Días atrás, el Juzgado Federal de San Rafael hizo lugar al pedido. Una vez que el sacerdote sea notificado, la fiscalía federal o los querellantes (la APDH y la ahora subsecretaría de Derechos Humanos) pueden solicitar la elevación a juicio oral. Aunque Ermili puso en duda el accionar del aérea bajo la órbita del Ministerio de Justicia: «En el mejor de los casos hace el pedido o hará nada porque quedó prácticamente desmantelada».
Luego, el abogado particular que él designe (o el oficial, en caso de que no designe ninguno) se podrá oponer y se resolverá en el juzgado. Si se hace lugar al pedido de juicio oral, que según Ermili es muy probable, se fijará fecha y será juzgado por un Tribunal Oral Federal de Mendoza, que en un juicio oral y público determinará si Reverberi es culpable o no
Reverberi fue capellán auxiliar del Escuadrón de Exploración de Montaña VIII de San Rafael y es investigado por hechos cometidos en el Centro Clandestino de Detención “La Departamental”, que funcionó en la sede de los tribunales locales. Huyó del país en 2011, cuando se realizó en Mendoza el primer juicio por delitos de lesa humanidad y los testimonios de sobrevivientes y familiares comenzaron a señalar su responsabilidad. El religioso fue acusado, oportunamente, de los delitos de homicidio doblemente agravado, privación abusiva de la libertad agravada y tormentos agravados.
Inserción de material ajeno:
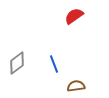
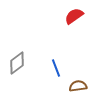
blue line: moved 2 px right, 4 px down
brown semicircle: moved 2 px right
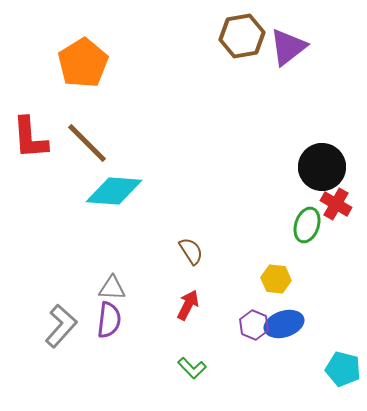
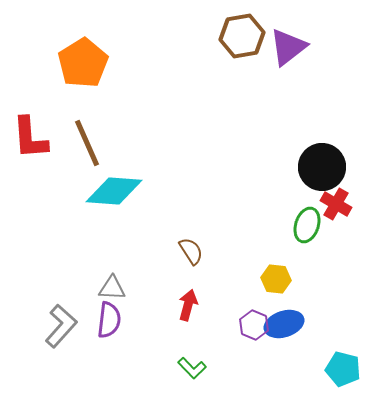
brown line: rotated 21 degrees clockwise
red arrow: rotated 12 degrees counterclockwise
El proceso para que fuera trasladado a nuestro país inició en 2013 y concluyó a principios de 2024. En última instancia, el ministro de Justicia de Italia, Carlo Nordio, anuló la extradición por los problemas de salud aducidos por los abogados del cura represor, pese a que las pericias médicas indicaban que sí podía viajar. El Estado argentino tenía 60 días para recurrir el fallo, pero el abogado italiano Arturo Salerni, representante de nuestro país en la causa, explicó que «Argentina no lo consideró necesario».
Pero este año surgió una nueva posibilidad: la ley que habilita los juicios en ausencia. Es decir, poder juzgar o dar continuidad a un proceso penal en los casos en los que el imputado o acusado se encuentra prófugo o no se puede dar con su paradero. Y con ella, una nueva vía para que Reverberi dé explicaciones ante la Justicia.